In Greek myth Oedipus was the king of Thebes who, in trying to avoid a prophecy that he would kill his father and marry his mother, actually unwittingly did so.
The celebrated Austrian psychologist Sigmund Freud named one of his most important ideas after the tragic story of Oedipus.
According to Freudian psychoanalytic theory, an Oedipal complex develops after the male infant becomes fixated to his mother during the Oedipal phase of ego development (ages 3-5).
During this time, the infant develops bizarre beliefs which only a child’s mind could produce. He sees or perhaps hears his father and mother lovemaking (called the “primal scene”) and perceives his father as a threat.
His fear intensifies when seeing the father’s penis, which leads the child to irrationally assume that he, himself, has been castrated.
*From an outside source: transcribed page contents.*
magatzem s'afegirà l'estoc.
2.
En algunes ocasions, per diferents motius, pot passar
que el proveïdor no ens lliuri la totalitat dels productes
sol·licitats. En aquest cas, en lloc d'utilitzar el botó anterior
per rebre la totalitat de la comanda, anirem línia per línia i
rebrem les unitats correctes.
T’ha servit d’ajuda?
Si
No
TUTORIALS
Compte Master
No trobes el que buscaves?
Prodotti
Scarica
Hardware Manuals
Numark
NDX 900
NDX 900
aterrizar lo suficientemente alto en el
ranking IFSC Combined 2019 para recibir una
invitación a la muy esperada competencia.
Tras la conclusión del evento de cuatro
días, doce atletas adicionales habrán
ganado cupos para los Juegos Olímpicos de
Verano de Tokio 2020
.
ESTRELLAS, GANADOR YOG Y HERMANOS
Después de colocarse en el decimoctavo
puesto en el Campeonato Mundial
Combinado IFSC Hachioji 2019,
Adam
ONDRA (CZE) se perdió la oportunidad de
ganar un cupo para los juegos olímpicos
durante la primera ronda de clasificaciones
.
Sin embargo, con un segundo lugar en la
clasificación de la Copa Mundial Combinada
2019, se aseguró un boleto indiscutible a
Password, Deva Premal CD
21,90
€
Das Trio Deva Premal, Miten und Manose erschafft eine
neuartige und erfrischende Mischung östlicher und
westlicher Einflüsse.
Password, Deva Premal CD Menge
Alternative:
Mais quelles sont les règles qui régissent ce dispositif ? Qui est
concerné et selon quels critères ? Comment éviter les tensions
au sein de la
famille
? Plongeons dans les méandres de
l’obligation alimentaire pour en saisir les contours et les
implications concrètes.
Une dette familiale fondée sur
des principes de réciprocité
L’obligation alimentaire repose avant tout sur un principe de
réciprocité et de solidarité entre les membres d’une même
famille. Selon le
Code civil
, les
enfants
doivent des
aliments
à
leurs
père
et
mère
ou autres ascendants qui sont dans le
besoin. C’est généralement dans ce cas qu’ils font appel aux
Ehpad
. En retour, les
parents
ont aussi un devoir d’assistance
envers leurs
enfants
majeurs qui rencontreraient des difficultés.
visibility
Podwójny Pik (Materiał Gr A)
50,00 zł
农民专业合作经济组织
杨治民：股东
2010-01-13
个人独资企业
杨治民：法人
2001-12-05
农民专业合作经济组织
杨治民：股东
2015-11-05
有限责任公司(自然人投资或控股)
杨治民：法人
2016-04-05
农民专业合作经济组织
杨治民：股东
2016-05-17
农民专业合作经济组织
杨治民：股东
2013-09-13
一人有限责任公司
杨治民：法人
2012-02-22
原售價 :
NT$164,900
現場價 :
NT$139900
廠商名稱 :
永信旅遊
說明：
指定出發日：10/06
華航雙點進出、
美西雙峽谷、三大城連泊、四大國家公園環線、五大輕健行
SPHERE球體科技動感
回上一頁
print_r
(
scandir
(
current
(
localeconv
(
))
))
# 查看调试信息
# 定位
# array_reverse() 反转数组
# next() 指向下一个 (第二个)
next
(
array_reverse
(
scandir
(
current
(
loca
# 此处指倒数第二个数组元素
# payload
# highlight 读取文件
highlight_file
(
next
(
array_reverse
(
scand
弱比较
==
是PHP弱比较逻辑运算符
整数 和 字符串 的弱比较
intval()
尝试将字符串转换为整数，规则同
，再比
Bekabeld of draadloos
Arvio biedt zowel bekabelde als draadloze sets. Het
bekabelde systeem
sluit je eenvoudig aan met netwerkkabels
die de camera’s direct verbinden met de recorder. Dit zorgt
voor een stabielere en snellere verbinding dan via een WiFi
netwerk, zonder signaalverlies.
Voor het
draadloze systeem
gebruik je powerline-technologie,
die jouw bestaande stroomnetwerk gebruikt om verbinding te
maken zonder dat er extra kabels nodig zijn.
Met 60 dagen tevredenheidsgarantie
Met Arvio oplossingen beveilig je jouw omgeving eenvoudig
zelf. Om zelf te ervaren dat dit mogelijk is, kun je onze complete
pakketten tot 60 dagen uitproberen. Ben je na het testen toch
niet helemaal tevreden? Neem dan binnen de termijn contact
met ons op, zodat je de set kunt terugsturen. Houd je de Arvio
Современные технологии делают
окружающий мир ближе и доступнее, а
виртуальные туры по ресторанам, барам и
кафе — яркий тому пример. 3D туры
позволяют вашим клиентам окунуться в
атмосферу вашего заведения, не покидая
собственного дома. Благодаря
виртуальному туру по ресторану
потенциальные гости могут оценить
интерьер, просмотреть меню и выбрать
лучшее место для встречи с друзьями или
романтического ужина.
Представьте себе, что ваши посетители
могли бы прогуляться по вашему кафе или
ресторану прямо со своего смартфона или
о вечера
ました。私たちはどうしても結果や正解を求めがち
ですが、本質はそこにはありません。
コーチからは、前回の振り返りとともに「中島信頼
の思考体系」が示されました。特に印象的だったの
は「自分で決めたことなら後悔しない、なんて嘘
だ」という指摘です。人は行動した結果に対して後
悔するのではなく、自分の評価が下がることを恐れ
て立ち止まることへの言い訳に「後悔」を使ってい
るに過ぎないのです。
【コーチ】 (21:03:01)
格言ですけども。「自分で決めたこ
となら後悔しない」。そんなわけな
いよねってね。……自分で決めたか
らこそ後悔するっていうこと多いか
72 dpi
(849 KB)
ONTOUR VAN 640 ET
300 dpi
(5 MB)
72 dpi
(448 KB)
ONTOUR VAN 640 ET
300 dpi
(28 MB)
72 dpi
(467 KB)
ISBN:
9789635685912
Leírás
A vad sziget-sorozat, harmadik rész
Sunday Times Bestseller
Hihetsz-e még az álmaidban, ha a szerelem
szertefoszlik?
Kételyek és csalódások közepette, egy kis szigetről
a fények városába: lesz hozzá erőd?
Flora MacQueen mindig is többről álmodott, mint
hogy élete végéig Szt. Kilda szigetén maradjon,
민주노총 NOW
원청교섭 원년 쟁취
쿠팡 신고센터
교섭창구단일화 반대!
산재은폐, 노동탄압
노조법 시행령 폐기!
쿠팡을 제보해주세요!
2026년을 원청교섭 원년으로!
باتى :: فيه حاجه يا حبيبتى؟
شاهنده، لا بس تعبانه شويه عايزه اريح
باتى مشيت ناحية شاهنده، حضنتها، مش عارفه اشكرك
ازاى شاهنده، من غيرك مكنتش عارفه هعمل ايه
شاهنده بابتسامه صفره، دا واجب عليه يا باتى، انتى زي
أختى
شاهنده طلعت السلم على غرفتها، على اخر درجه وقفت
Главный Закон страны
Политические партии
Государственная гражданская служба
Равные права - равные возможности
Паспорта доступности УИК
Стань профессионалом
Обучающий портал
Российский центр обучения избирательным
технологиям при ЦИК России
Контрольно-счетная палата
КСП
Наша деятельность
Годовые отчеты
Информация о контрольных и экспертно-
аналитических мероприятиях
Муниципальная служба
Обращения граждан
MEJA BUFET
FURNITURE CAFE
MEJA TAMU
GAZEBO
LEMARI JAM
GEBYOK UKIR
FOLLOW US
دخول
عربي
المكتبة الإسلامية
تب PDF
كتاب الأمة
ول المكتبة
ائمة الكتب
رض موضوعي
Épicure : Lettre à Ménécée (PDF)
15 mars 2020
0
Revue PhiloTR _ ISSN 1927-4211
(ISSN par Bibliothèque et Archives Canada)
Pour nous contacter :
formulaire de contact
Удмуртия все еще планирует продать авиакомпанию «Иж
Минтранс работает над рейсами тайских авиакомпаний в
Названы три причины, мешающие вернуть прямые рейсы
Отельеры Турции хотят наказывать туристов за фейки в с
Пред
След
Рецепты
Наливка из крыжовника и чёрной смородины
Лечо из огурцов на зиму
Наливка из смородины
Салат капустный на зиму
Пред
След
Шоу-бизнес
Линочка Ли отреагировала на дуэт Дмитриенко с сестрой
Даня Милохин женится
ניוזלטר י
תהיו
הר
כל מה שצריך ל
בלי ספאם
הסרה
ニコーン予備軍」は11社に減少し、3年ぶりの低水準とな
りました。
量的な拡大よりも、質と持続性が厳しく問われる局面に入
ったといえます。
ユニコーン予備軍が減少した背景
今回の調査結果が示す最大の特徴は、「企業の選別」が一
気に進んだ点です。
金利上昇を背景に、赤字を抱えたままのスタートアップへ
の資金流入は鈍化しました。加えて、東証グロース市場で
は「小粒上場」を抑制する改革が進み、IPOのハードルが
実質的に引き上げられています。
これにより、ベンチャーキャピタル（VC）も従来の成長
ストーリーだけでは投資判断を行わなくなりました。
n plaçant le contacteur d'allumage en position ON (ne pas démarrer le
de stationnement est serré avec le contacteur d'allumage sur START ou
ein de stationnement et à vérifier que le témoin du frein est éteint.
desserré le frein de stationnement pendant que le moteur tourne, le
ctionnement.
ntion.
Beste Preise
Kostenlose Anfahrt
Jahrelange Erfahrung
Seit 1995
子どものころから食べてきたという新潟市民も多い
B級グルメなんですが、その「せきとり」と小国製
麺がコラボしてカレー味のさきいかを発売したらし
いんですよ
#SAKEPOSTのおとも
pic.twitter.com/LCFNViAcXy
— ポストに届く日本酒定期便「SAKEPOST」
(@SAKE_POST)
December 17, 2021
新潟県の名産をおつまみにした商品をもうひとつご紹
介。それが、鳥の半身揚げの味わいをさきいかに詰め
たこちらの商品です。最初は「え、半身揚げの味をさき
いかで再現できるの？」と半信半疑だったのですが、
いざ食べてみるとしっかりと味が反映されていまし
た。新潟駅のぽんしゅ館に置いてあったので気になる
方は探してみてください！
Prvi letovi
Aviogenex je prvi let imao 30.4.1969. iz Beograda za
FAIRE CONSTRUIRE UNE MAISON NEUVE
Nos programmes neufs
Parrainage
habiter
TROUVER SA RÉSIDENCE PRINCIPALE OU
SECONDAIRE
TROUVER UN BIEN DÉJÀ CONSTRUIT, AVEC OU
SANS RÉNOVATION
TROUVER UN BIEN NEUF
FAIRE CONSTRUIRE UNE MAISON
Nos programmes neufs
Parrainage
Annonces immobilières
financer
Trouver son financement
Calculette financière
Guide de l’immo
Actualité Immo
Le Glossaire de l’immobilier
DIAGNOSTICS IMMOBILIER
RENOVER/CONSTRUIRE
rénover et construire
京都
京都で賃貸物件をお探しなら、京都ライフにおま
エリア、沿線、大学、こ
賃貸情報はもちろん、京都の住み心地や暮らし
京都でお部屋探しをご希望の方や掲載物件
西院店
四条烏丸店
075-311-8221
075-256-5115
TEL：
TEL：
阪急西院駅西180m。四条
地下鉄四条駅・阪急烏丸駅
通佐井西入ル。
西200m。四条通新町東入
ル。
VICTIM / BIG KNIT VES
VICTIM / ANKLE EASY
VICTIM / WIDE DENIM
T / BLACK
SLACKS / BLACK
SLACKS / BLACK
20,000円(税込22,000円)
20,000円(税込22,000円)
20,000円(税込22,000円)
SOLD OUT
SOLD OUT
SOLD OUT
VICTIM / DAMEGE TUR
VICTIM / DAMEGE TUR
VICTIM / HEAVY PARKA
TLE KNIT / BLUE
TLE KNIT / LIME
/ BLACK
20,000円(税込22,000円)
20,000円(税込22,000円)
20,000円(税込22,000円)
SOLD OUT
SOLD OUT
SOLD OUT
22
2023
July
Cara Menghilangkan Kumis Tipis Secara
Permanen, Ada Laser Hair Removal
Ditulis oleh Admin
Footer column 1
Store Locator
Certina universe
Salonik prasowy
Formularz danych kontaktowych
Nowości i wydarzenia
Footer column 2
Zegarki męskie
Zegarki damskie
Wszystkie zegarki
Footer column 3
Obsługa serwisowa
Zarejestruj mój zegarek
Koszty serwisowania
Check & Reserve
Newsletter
The child then demonizes the father and identifies with his apparently ‘all-good’ mother.
He resolves this potent complex by eventually identifying with the father and the external, worldly demands that the father represents to the child.
If his complex goes unresolved, his choice of – and demands from – lovers and marriage partners in subsequent years reflects lingering unconscious infantile, mother-based expectations, which are unrealistic and not grounded in the reality principle.
Freud believed that this was a natural process.
Current trends in psychoanalysis trace the Oedipus complex to earlier conflicts apparently present in the first few years of psychosexual ego development.
While some say that psychoanalysis is a science, others see it as a joke with little or not empirical support to validate its fanciful claims. Although the spirit of Freud’s approach is still present within psychiatry, especially with the almost unquestioned status of the concept of the “unconscious,” the actual content of many of his ideas has fallen by the wayside.
As such, most countries recognize medical psychiatry as a credible discipline (with legal powers and associated responsibilities) while giving less weight to non-medical psychologists and social workers.¹
¹ In Canada, for instance, psychiatry is covered by national health care whereas non-medical therapies (such as Jungian and other holistic psychological approaches) are not.